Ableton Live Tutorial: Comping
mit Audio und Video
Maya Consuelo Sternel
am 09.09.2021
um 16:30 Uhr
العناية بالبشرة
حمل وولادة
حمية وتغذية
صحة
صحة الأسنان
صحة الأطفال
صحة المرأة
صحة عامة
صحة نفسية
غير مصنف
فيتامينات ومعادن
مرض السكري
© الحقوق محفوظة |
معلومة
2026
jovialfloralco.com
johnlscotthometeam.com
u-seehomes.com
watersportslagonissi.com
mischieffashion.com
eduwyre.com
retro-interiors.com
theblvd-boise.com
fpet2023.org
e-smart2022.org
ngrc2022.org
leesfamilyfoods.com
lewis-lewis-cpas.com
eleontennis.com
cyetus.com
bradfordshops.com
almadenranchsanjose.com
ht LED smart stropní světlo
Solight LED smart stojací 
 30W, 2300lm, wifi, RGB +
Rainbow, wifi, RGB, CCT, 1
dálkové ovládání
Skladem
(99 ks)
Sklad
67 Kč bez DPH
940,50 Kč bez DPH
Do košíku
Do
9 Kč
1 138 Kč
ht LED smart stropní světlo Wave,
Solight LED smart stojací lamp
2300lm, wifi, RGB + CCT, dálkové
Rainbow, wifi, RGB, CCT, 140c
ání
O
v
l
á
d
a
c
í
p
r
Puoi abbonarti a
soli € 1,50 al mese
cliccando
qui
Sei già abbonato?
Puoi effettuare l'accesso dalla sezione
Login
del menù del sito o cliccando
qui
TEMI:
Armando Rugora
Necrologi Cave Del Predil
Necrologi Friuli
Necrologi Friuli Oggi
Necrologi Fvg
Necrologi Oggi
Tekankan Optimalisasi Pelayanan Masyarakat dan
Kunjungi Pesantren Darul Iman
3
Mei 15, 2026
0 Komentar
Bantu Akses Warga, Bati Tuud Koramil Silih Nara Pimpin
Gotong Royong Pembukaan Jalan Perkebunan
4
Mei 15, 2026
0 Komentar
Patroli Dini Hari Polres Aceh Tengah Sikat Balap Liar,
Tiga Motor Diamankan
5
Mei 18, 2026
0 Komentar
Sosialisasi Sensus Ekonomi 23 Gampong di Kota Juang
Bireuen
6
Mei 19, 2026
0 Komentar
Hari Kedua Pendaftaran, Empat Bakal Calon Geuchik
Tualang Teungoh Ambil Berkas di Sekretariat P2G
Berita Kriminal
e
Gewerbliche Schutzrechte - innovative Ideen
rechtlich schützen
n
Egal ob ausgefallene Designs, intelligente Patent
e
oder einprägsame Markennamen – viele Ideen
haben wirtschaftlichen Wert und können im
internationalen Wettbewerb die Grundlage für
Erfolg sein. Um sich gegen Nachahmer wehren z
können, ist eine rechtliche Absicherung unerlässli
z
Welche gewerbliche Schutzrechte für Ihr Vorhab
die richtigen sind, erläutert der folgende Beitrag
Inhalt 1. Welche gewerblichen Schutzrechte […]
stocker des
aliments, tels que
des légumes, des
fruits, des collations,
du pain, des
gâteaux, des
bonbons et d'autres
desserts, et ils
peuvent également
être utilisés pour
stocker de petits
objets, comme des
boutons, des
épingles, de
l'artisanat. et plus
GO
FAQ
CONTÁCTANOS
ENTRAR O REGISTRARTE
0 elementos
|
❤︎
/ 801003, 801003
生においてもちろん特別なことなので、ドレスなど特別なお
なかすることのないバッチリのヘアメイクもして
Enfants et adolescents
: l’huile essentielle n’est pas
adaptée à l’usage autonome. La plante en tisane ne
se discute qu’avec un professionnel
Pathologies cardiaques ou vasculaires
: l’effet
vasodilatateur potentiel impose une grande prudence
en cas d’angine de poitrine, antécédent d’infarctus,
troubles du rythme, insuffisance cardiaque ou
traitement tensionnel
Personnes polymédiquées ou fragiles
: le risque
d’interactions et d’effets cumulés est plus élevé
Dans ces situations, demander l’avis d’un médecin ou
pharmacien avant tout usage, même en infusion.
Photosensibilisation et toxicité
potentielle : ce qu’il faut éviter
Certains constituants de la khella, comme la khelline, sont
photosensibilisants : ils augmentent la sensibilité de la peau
+ + + + + + +
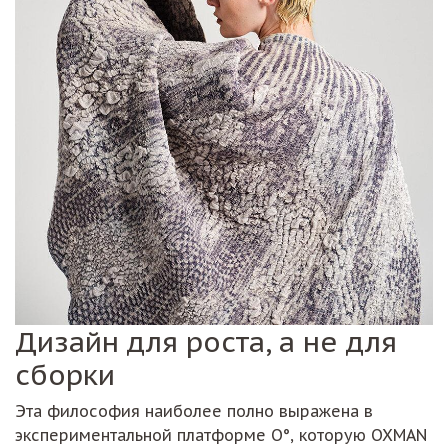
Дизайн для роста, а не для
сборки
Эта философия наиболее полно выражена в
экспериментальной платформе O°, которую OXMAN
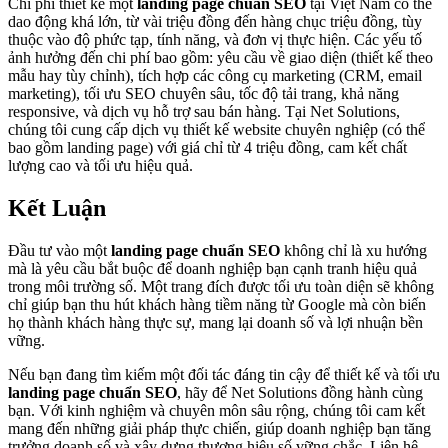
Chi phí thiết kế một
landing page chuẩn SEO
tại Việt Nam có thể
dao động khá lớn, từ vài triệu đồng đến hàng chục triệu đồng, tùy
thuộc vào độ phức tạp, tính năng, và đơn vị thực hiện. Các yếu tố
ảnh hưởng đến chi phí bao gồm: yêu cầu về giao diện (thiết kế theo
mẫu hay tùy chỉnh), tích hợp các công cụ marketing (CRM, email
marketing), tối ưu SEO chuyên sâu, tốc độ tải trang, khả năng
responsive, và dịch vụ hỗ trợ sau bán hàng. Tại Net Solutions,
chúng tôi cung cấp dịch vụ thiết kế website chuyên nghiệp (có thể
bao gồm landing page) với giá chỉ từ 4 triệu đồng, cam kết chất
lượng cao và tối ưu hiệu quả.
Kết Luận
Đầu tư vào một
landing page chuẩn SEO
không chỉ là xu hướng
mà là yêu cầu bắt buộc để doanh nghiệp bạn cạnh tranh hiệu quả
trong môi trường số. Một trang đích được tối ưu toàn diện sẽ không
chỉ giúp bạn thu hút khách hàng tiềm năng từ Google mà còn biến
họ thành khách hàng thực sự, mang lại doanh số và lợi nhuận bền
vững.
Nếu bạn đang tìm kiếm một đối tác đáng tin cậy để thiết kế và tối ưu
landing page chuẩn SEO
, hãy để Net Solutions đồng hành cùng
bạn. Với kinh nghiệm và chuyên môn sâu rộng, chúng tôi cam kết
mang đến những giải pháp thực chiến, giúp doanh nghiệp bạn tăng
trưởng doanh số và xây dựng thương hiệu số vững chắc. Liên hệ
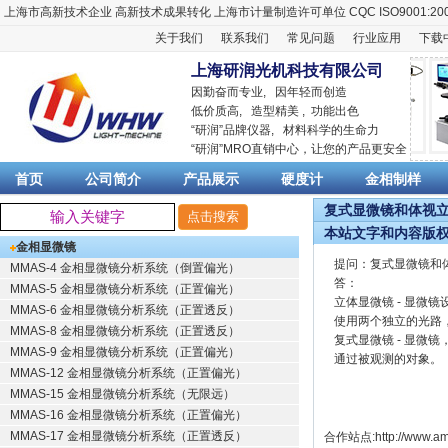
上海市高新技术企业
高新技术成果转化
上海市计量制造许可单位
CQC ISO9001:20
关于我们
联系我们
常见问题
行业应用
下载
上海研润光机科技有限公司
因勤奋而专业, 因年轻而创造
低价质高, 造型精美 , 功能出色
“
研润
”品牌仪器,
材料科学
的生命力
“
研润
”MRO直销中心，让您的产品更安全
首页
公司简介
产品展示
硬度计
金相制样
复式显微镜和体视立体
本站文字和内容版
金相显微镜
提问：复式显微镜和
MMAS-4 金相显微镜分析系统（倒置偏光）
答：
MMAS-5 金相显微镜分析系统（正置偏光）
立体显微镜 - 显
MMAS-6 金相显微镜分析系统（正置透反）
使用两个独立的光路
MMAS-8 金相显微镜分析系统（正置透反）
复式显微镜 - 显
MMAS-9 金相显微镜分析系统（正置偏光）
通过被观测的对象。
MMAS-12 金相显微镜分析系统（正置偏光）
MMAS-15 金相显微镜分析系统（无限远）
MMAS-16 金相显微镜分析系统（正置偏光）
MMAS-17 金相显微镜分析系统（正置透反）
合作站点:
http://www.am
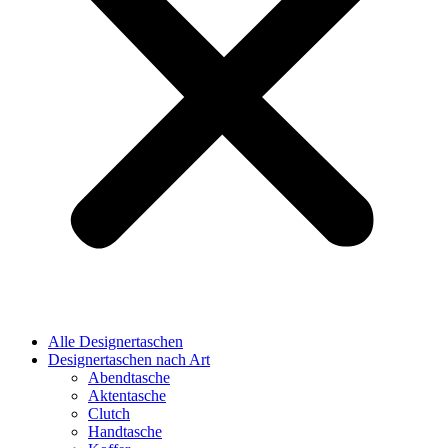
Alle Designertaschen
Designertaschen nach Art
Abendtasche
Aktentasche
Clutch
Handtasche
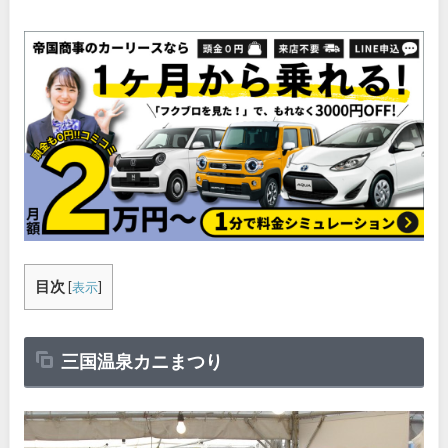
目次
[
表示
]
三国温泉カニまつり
+ + + + + + +
- Work to be completed
From the entries, report every line in which the string "正置透反" occurs.

- Written reply
MMAS-6 金相显微镜分析系统（正置透反）
MMAS-8 金相显微镜分析系统（正置透反）
MMAS-17 金相显微镜分析系统（正置透反）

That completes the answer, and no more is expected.